Osnabrück. Die Zeiten, in denen Senioren im Sessel saßen und Pfeife rauchten, seien vorbei, erklärte Ulrich Freisel, Fachdienstleiter für den Bereich Bürgerengagement der Stadt Osnabrück: Die Senioren heute sind ganz anders drauf. Viel agiler, mit anderen Interessen.″ Dazu gehöre, kommunale Politik mitzugestalten.

Der Seniorenbeirat bietet älteren Bürgern bereits seit 1975 die Möglichkeit, sich für die Belange der über 60-Jährigen in der Stadt einzusetzen, aber bei dieser Wahl war das Interesse an einer Mitarbeit in dem Gremium besonders groß: 31 Kandidaten, so viele wie noch nie, stellten sich in der Volkshochschule zur Wahl.

Dass sich so viele Interessenten überhaupt für einen Posten im Seniorenbeirat bewerben konnten, ist der neuen Geschäftsordnung zu verdanken, die im vergangenen Jahr noch der alte Rat verabschiedet hat. Bisher bestand der Seniorenbeirat lediglich aus zehn Mitgliedern: Fünf von ihnen wurden von Wohlfahrtsverbänden entsandt, fünf weitere gewählt. Kandidaten durften jedoch nur von Seniorengruppen mit mindestens 50 Mitgliedern vorgeschlagen werden, was dazu führte, dass dem Gremium vor allem Gewerkschafts- und Kirchenvertreter angehörten. Der Seniorenbeirat war immer gleich besetzt″, erklärte Freisel.

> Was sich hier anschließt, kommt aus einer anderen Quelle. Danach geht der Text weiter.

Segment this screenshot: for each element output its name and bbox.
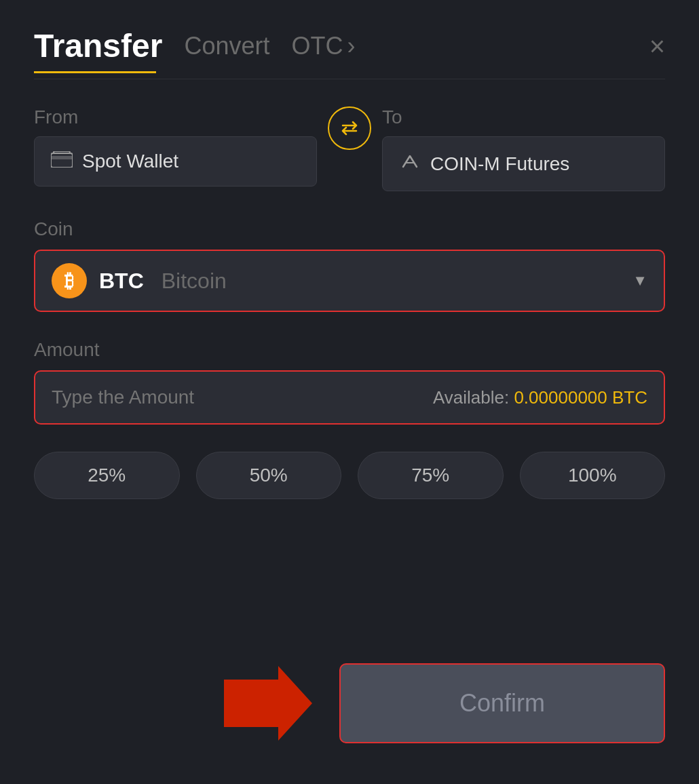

In der neuen Geschäftsordnung wurde die Zahl der Mitglieder nun von 10 auf 15 erhöht, außerdem entsenden die Wohlfahrtsverbände nur noch zwei Senioren, während der Rest gewählt wird. Zudem können nun Verbände unabhängig von ihrer Mitgliederzahl Kandidaten vorschlagen. Sogar Einzelpersonen haben die Möglichkeit, sich zu bewerben. Plötzlich ist der Seniorenbeirat viel bunter, aber das war auch unser Ziel″, meinte Freisel zufrieden. Dem Beirat gehören außerdem die Ratspolitiker Anke Jacobsen (Grüne), Günter Sandfort (CDU) und Andreas Reinisch-Klaß (SPD) als Vertreter des Sozialausschusses an.

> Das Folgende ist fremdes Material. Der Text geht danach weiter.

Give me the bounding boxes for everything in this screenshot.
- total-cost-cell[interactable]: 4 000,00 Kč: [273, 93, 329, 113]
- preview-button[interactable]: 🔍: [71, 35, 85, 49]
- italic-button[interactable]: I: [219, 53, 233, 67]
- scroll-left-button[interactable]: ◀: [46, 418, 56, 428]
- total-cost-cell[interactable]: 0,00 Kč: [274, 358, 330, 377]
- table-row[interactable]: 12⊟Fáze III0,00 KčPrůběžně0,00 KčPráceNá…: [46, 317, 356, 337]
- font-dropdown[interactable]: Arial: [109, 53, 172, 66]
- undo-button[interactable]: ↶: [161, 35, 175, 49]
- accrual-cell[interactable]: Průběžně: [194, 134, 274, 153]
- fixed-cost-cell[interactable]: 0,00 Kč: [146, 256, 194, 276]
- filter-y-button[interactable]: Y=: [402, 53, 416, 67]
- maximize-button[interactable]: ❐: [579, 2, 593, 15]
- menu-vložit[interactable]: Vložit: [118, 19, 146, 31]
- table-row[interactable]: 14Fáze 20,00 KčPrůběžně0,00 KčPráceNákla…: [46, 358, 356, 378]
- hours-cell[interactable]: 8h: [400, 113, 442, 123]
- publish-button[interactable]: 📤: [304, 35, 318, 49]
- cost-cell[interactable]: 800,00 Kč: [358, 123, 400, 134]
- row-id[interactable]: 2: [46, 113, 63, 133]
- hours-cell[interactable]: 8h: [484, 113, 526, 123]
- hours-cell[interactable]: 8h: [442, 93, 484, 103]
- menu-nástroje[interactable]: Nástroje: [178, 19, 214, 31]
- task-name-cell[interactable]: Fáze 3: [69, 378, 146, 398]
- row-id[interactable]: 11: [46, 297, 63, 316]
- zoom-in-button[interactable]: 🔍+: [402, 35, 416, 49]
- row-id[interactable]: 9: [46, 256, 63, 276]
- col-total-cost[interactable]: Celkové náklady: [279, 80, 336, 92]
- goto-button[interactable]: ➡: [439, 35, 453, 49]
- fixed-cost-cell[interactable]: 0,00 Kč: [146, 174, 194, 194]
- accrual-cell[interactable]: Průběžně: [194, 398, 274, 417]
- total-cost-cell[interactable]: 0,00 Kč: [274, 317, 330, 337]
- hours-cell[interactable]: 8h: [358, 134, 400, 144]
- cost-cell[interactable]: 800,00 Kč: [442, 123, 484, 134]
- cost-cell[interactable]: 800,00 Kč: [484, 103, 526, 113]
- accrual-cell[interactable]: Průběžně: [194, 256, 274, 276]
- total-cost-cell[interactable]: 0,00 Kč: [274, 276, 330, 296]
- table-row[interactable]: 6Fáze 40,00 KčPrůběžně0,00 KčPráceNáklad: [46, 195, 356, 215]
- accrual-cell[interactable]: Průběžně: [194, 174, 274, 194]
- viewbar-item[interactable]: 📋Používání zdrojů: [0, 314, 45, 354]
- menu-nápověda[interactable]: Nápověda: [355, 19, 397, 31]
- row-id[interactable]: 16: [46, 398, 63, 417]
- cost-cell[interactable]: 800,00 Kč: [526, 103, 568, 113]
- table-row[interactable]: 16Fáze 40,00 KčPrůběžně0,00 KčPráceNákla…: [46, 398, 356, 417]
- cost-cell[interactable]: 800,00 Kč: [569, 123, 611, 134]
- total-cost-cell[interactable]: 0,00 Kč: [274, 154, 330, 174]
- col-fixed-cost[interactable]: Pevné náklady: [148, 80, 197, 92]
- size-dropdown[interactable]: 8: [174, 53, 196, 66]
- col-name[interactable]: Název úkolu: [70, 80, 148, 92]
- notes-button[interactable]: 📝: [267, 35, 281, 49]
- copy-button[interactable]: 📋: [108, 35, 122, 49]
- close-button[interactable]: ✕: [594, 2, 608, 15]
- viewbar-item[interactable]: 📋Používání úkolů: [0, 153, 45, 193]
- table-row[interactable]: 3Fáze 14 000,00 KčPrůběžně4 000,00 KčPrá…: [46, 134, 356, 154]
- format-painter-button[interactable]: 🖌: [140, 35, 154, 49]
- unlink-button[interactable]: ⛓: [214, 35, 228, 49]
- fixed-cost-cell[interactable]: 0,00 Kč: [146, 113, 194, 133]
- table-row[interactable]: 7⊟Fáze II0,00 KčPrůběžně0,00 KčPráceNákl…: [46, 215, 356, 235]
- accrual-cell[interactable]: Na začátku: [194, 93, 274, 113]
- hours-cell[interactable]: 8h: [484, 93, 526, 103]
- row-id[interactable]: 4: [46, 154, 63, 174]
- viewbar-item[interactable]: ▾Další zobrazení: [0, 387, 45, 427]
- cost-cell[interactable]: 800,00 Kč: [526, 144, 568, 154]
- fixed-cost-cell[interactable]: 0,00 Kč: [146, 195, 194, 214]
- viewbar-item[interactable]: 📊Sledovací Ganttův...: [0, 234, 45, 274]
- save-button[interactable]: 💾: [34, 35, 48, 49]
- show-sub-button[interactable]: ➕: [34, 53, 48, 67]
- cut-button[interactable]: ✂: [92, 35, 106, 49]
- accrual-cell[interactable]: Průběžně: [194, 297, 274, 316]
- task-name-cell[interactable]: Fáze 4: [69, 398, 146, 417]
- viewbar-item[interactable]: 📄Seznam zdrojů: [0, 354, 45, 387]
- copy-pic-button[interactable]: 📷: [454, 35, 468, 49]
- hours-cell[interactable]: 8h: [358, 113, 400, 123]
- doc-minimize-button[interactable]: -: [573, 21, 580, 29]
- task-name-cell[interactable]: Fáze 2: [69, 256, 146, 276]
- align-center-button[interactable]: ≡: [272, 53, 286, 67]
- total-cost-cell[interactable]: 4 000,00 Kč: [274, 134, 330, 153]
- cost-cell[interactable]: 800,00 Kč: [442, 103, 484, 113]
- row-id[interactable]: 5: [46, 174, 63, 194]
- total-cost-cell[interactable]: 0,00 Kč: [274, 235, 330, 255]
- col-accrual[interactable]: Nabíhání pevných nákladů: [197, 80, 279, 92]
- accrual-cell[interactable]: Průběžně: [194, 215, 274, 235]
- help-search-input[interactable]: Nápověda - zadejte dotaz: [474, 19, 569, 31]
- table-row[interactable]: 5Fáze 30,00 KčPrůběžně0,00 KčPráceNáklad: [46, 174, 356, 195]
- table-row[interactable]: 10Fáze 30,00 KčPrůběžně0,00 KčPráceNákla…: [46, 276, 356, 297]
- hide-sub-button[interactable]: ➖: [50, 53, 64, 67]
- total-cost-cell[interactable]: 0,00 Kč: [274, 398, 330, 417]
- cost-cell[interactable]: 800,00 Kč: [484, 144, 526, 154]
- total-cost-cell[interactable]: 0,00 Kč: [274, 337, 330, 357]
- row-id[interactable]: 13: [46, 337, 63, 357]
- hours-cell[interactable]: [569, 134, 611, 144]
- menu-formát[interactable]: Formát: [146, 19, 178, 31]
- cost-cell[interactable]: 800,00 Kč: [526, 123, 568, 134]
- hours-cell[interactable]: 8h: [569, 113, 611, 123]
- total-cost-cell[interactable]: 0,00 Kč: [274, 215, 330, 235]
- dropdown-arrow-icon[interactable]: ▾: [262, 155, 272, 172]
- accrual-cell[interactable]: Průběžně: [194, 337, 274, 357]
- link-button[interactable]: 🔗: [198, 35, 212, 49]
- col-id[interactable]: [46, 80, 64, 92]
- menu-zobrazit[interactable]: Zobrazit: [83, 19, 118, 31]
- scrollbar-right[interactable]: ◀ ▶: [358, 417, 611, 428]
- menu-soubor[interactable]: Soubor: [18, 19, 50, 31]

Stimmberechtigt waren 52 Delegierte aus verschiedenen Osnabrücker Seniorengruppen. Vor der Wahl stellten sich die Kandidaten den Seniorenvertretern vor. Viele von ihnen hätten dabei betont, dass sie generationenübergreifend tätig werden möchten, fasste die Leiterin des Seniorenbüros Anette Herlitzius anschließend zusammen.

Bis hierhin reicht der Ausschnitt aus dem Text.